My Story, Part Three
I suspect there are diabetics out there who say that being diagnosed saved their lives. I wouldn’t go that far, but it surely got me to take my health more seriously.
Despite the fact that losing weight would have to be job one, I didn’t make any goals with my weight, at least not until this year. Instead, my goals were more around fitness, like, “lift weights three times a week.”

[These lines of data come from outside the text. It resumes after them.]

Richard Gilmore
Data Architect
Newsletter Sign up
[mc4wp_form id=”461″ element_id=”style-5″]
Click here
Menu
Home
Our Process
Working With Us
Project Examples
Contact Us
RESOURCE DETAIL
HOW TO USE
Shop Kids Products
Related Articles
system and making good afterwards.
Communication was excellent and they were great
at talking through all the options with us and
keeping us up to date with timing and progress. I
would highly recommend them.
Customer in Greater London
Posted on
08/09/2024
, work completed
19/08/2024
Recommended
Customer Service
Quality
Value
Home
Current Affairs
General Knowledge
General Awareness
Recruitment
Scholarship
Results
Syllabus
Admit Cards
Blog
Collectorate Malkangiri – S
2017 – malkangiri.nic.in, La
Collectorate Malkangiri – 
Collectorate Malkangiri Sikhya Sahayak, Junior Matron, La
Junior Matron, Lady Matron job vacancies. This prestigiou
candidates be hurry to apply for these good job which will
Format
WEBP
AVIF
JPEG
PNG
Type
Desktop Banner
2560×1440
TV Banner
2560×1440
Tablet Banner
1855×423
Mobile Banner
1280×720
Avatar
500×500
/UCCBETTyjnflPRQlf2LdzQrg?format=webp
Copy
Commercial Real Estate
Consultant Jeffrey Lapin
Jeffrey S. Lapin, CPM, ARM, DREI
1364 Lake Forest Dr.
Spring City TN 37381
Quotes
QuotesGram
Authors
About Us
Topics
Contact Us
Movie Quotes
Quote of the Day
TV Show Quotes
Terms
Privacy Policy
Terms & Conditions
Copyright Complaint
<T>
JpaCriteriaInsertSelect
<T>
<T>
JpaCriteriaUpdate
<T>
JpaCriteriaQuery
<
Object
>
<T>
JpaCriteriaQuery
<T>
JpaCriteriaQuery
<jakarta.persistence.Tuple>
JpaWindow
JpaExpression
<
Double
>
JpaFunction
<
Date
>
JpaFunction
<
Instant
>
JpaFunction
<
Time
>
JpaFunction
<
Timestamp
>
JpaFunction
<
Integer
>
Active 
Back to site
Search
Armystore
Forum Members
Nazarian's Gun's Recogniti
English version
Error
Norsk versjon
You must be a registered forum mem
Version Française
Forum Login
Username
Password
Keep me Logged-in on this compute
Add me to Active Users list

Full disclosure: I worked then, and work now, for the health maintenance organization where I was insured and got my care. I was blessed with having a great primary care physician in Dr. Pek. Besides diagnosing me, she would go over my labs regularly. She’d encourage me when I was doing well and tell me when I needed to improve. She hooked me up with a nurse who would go over my foot exam and review my sugars. I was less happy with the nurse because I thought her goals were unrealistic, and nothing was ever good enough for her–but then again, in the rest of my life, very little is good enough for me.
I learned to use a glucometer, a blood sugar meter, which is not the most fun thing to use. Poking yourself 2-5 times a day is definitely not fun, but it helped me learn more about my sugars. For me, what was important about this was equating what my numbers were with how I felt; I figured out not just what the numbers meant, but how I felt when I was running “low”. I also learned that my low was not the low for non-diabetics; I’d feel like I was low, take a sugar, and discover I was 109. And I also learned what lab results looked like for cholesterol, hemoglobin a1c, and all kinds of other stuff.
In the meantime, weight was coming off. But it was coming off not because I had a goal of losing weight–I really didn’t, despite the fact I knew it had to happen–but because I was making big changes to my diet and my exercise routine–or rather, I started a serious exercise routine for the first time in years.
Things were happening. And they’d continue to, but not without some stumbles along the way.